### Data to use

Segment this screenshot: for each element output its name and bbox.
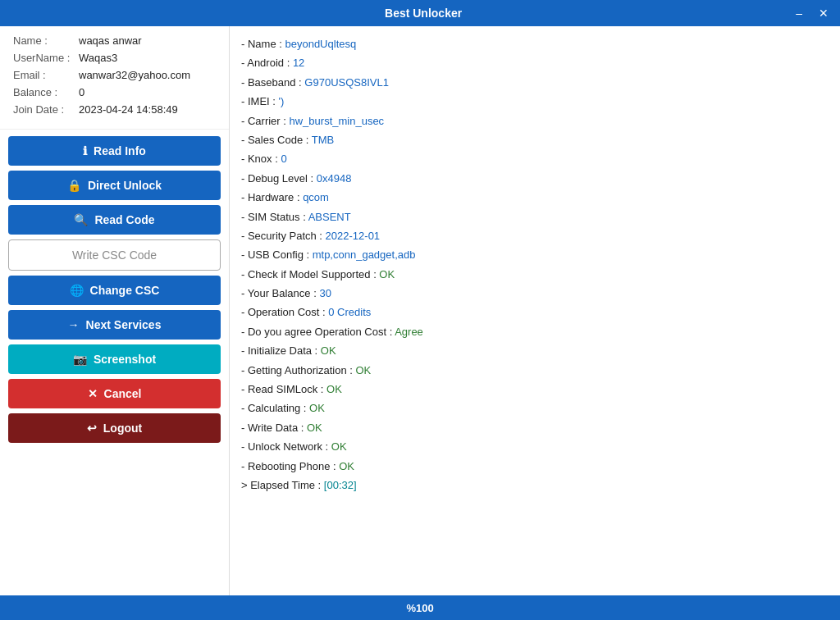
log-label: - IMEI :: [241, 95, 279, 107]
log-label: - Rebooting Phone :: [241, 460, 339, 472]
write-csc-button[interactable]: Write CSC Code: [8, 239, 221, 271]
status-text: %100: [406, 602, 433, 614]
log-value: TMB: [312, 134, 334, 146]
read-code-button[interactable]: 🔍 Read Code: [8, 205, 221, 235]
log-label: - Read SIMLock :: [241, 383, 326, 395]
arrow-icon: →: [68, 318, 80, 331]
log-line: - Sales Code : TMB: [241, 130, 829, 149]
email-value: wanwar32@yahoo.com: [79, 69, 190, 81]
screenshot-label: Screenshot: [94, 353, 156, 366]
log-value: [00:32]: [324, 479, 357, 491]
left-panel: Name : waqas anwar UserName : Waqas3 Ema…: [0, 26, 230, 595]
log-line: - IMEI : '): [241, 92, 829, 111]
next-services-label: Next Services: [86, 318, 162, 331]
log-label: - Security Patch :: [241, 230, 326, 242]
logout-button[interactable]: ↩ Logout: [8, 413, 221, 443]
log-value: 30: [319, 287, 331, 299]
log-value: 12: [293, 57, 304, 69]
window-controls: – ✕: [791, 5, 833, 21]
log-line: - Check if Model Supported : OK: [241, 265, 829, 284]
log-value: 0 Credits: [328, 306, 371, 318]
log-line: - Baseband : G970USQS8IVL1: [241, 73, 829, 92]
log-line: - Hardware : qcom: [241, 188, 829, 207]
name-value: waqas anwar: [79, 34, 142, 47]
log-label: - Baseband :: [241, 76, 304, 89]
log-line: - Operation Cost : 0 Credits: [241, 303, 829, 321]
log-line: - SIM Status : ABSENT: [241, 207, 829, 226]
log-line: - Rebooting Phone : OK: [241, 457, 829, 476]
log-value: OK: [307, 422, 322, 434]
log-value: ABSENT: [308, 211, 351, 223]
x-icon: ✕: [88, 387, 98, 400]
read-info-label: Read Info: [94, 144, 146, 157]
log-value: 0x4948: [317, 172, 352, 185]
log-label: - Name :: [241, 38, 285, 50]
log-value: OK: [339, 460, 354, 472]
log-label: - Sales Code :: [241, 134, 312, 146]
username-value: Waqas3: [79, 52, 117, 64]
screenshot-button[interactable]: 📷 Screenshot: [8, 344, 221, 374]
username-row: UserName : Waqas3: [13, 52, 216, 64]
joindate-row: Join Date : 2023-04-24 14:58:49: [13, 103, 216, 116]
log-label: - Android :: [241, 57, 293, 69]
email-row: Email : wanwar32@yahoo.com: [13, 69, 216, 81]
log-line: - Read SIMLock : OK: [241, 380, 829, 399]
log-value: 2022-12-01: [326, 230, 381, 242]
change-csc-label: Change CSC: [90, 284, 160, 297]
joindate-value: 2023-04-24 14:58:49: [79, 103, 178, 116]
log-line: - Name : beyondUqltesq: [241, 34, 829, 53]
read-info-button[interactable]: ℹ Read Info: [8, 136, 221, 166]
log-label: - Unlock Network :: [241, 440, 331, 453]
log-line: - Carrier : hw_burst_min_usec: [241, 112, 829, 130]
log-value: 0: [281, 153, 286, 165]
log-panel[interactable]: - Name : beyondUqltesq- Android : 12- Ba…: [230, 26, 840, 595]
log-label: - SIM Status :: [241, 211, 308, 223]
direct-unlock-button[interactable]: 🔒 Direct Unlock: [8, 171, 221, 200]
log-line: - Initialize Data : OK: [241, 341, 829, 360]
log-line: - Getting Authorization : OK: [241, 361, 829, 380]
balance-label: Balance :: [13, 86, 79, 98]
user-info-section: Name : waqas anwar UserName : Waqas3 Ema…: [0, 26, 229, 130]
app-title: Best Unlocker: [56, 7, 791, 20]
main-content: Name : waqas anwar UserName : Waqas3 Ema…: [0, 26, 840, 595]
logout-icon: ↩: [87, 422, 97, 435]
log-line: > Elapsed Time : [00:32]: [241, 476, 829, 495]
log-label: - Carrier :: [241, 115, 290, 127]
log-line: - Security Patch : 2022-12-01: [241, 226, 829, 245]
log-value: '): [279, 95, 285, 107]
joindate-label: Join Date :: [13, 103, 79, 116]
log-label: - Do you agree Operation Cost :: [241, 326, 395, 338]
log-label: - Initialize Data :: [241, 344, 321, 357]
log-line: - Calculating : OK: [241, 399, 829, 417]
minimize-button[interactable]: –: [791, 5, 807, 21]
write-csc-label: Write CSC Code: [72, 248, 157, 262]
log-value: OK: [326, 383, 342, 395]
status-bar: %100: [0, 595, 840, 620]
next-services-button[interactable]: → Next Services: [8, 310, 221, 340]
log-label: - Knox :: [241, 153, 281, 165]
log-value: G970USQS8IVL1: [304, 76, 389, 89]
balance-row: Balance : 0: [13, 86, 216, 98]
log-line: - Your Balance : 30: [241, 284, 829, 303]
cancel-button[interactable]: ✕ Cancel: [8, 379, 221, 408]
log-label: - Your Balance :: [241, 287, 319, 299]
log-value: Agree: [395, 326, 423, 338]
log-label: > Elapsed Time :: [241, 479, 324, 491]
log-label: - Check if Model Supported :: [241, 268, 379, 280]
log-value: mtp,conn_gadget,adb: [313, 248, 416, 261]
log-line: - Android : 12: [241, 53, 829, 72]
log-label: - Calculating :: [241, 402, 309, 414]
change-csc-button[interactable]: 🌐 Change CSC: [8, 276, 221, 305]
username-label: UserName :: [13, 52, 79, 64]
direct-unlock-label: Direct Unlock: [88, 179, 162, 192]
log-label: - USB Config :: [241, 248, 313, 261]
globe-icon: 🌐: [70, 284, 84, 297]
log-value: OK: [309, 402, 325, 414]
log-line: - USB Config : mtp,conn_gadget,adb: [241, 245, 829, 264]
logout-label: Logout: [103, 422, 142, 435]
close-button[interactable]: ✕: [814, 5, 833, 21]
log-label: - Write Data :: [241, 422, 307, 434]
log-label: - Hardware :: [241, 191, 303, 203]
log-value: OK: [379, 268, 395, 280]
log-label: - Operation Cost :: [241, 306, 328, 318]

### Task directions
From the listing above, copy all lines holding the word "Patch".

### Answer to this task
log-label: - Security Patch :: [241, 230, 326, 242]
log-line: - Security Patch : 2022-12-01: [241, 226, 829, 245]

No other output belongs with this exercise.